Collected data

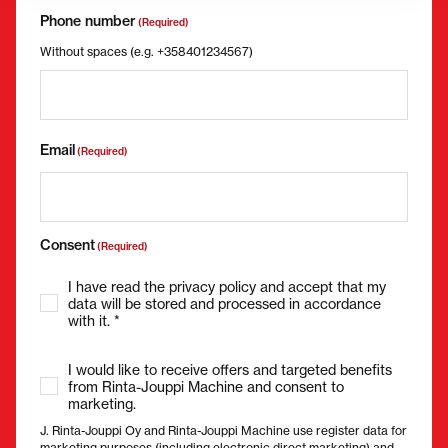
Phone number
(Required)
Without spaces (e.g. +358401234567)
Email
(Required)
Consent
(Required)
I have read the privacy policy and accept that my
data will be stored and processed in accordance
with it. *
I would like to receive offers and targeted benefits
from Rinta-Jouppi Machine and consent to
marketing.
J. Rinta-Jouppi Oy and Rinta-Jouppi Machine use register data for
marketing purposes (including electronic direct marketing) and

— PROMPT —
Only the lines from the one containing "I would like" through the end of the data above are wanted, both ends included; restate them word for word.

— RESPONSE TO THIS EXERCISE —
I would like to receive offers and targeted benefits
from Rinta-Jouppi Machine and consent to
marketing.
J. Rinta-Jouppi Oy and Rinta-Jouppi Machine use register data for
marketing purposes (including electronic direct marketing) and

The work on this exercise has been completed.